Book Review: Leaving Home

leavinghome.jpg“We loved each other greatly, yet so exclusive was that love that it was experienced more like anguish. That feeling has has remained with me and will no doubt survive all the rest.”

Just as the title says, Leaving Home by Anita Brookner deals with the rite of passage of growing up and leaving home. Two young women, one British and one French, struggle with becoming independent but it is no easy thing for either one as they are both only daughters. Can you eschew responsibility and duty without feeling guilt? Is it not important to be true to yourself and your dreams as well?

I’m very glad I chose this as a read for my Women Unbound Challenge because I think it deals with what a lot of women feel when they are trying to balance their need and desires with their responsibilities.

Our main character, Emma, seems to be watching life pass her by just as it passes by her mother. The two women live in London and Emma watches her widowed mother live a life of solitude with books and few friends and hardly any relatives. Emma decides that if she’s to live a different sort of life, one where she has real friends and a real purpose then she must leave home and so decides to pursue a study internship in France.

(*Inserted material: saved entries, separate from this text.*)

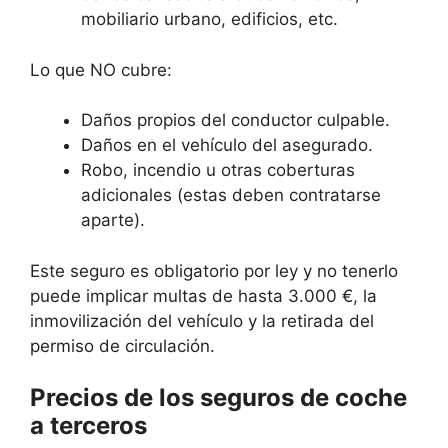
mobiliario urbano, edificios, etc.
Lo que NO cubre:
Daños propios del conductor culpable.
Daños en el vehículo del asegurado.
Robo, incendio u otras coberturas
adicionales (estas deben contratarse
aparte).
Este seguro es obligatorio por ley y no tenerlo
puede implicar multas de hasta 3.000 €, la
inmovilización del vehículo y la retirada del
permiso de circulación.
Precios de los seguros de coche
a terceros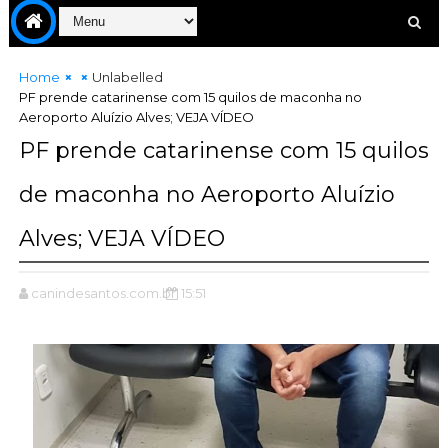
Home
Unlabelled
PF prende catarinense com 15 quilos de maconha no
Aeroporto Aluízio Alves; VEJA VÍDEO
PF prende catarinense com 15 quilos
de maconha no Aeroporto Aluízio
Alves; VEJA VÍDEO
canindesantos.com.br
15:51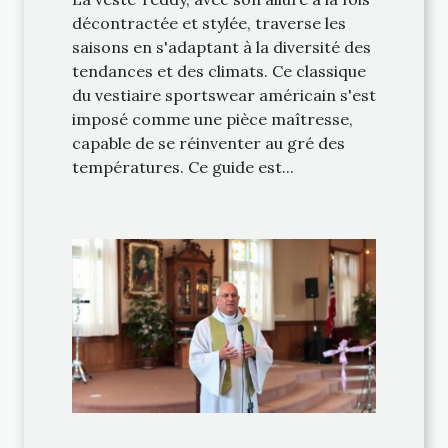
décontractée et stylée, traverse les
saisons en s'adaptant à la diversité des
tendances et des climats. Ce classique
du vestiaire sportswear américain s'est
imposé comme une pièce maîtresse,
capable de se réinventer au gré des
températures. Ce guide est...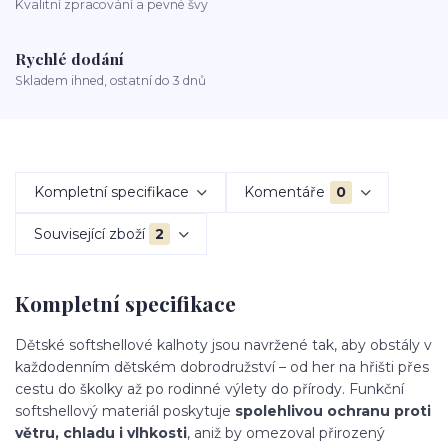
Kvalitní zpracování a pevné švy
Rychlé dodání
Skladem ihned, ostatní do 3 dnů
Kompletní specifikace
Komentáře
0
Související zboží
2
Kompletní specifikace
Dětské softshellové kalhoty jsou navržené tak, aby obstály v
každodenním dětském dobrodružství – od her na hřišti přes
cestu do školky až po rodinné výlety do přírody. Funkční
softshellový materiál poskytuje
spolehlivou ochranu proti
větru, chladu i vlhkosti
, aniž by omezoval přirozený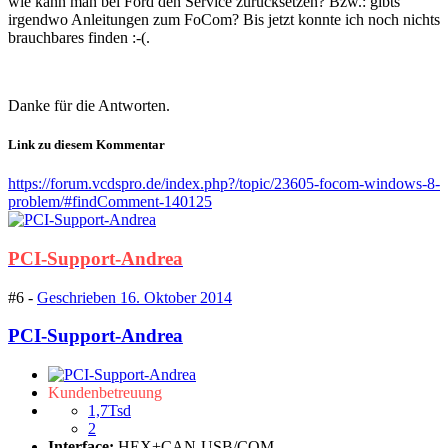
wie kann man bei Ford den Service zurücksetzen? Bzw.: gibts
irgendwo Anleitungen zum FoCom? Bis jetzt konnte ich noch nichts
brauchbares finden :-(.
Danke für die Antworten.
Link zu diesem Kommentar
https://forum.vcdspro.de/index.php?/topic/23605-focom-windows-8-
problem/#findComment-140125
PCI-Support-Andrea
#6 -
Geschrieben
16. Oktober 2014
PCI-Support-Andrea
Kundenbetreuung
1,7Tsd
2
Interface:
HEX+CAN-USB/COM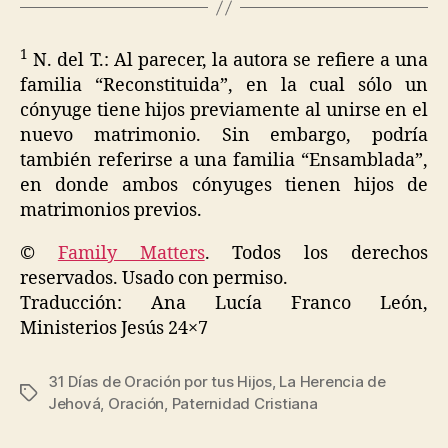
1
N. del T.: Al parecer, la autora se refiere a una
familia “Reconstituida”, en la cual sólo un
cónyuge tiene hijos previamente al unirse en el
nuevo matrimonio. Sin embargo, podría
también referirse a una familia “Ensamblada”,
en donde ambos cónyuges tienen hijos de
matrimonios previos.
©
Family Matters
. Todos los derechos
reservados. Usado con permiso.
Traducción: Ana Lucía Franco León,
Ministerios Jesús 24×7
31 Días de Oración por tus Hijos
,
La Herencia de
Etiquetas
Jehová
,
Oración
,
Paternidad Cristiana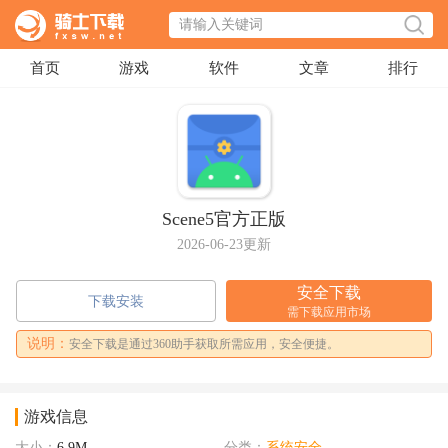
首页
游戏
软件
文章
排行
Scene5官方正版
2026-06-23更新
安全下载
下载安装
需下载应用市场
说明：
安全下载是通过360助手获取所需应用，安全便捷。
游戏信息
大小：
6.9M
分类：
系统安全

In Paris she meets Françoise, a young woman who appears to be everything that Emma is not. Françoise has affairs, she is worldly and confident but still the two strike a friendship. As Emma gets to know Françoise more and meets Françoise’s mother she realizes that maybe they aren’t so different after all. Françoise’s mother is not like Emma’s mother either but in her own way she has a hold over her daughter’s life.

While Emma tries to ignore her uncle’s pointed remarks that she should be at home, she also finds that her plans of pursuing of a love affair and having her own flat are not exactly panning out as she expected. Similarly she sees Françoise trying to pursue an independent life and her plans not going exactly as she hoped.

There is one scene towards the end of the novel that I cannot tell you about because it would ruin the book but I felt so much suspense over it because I thought the book could go in any direction at that time and I was just waiting to see what Brookner would do with these characters. I love moments like that.

Perhaps this novel felt a bit more personal to me because I am an only child as well and with a widowed mother so in this case I felt like I was reading to connect. I love how Brookner explores a woman’s personal character, the good and the less than nicer points and makes them feel just geniune and with no judgement. There is no right or wrong just a process of learning and becoming.

If you are looking for high drama or fast action this probably isn’t the book for you but if you want a book that will make you feel a connection with a character then check this one out. A very good read.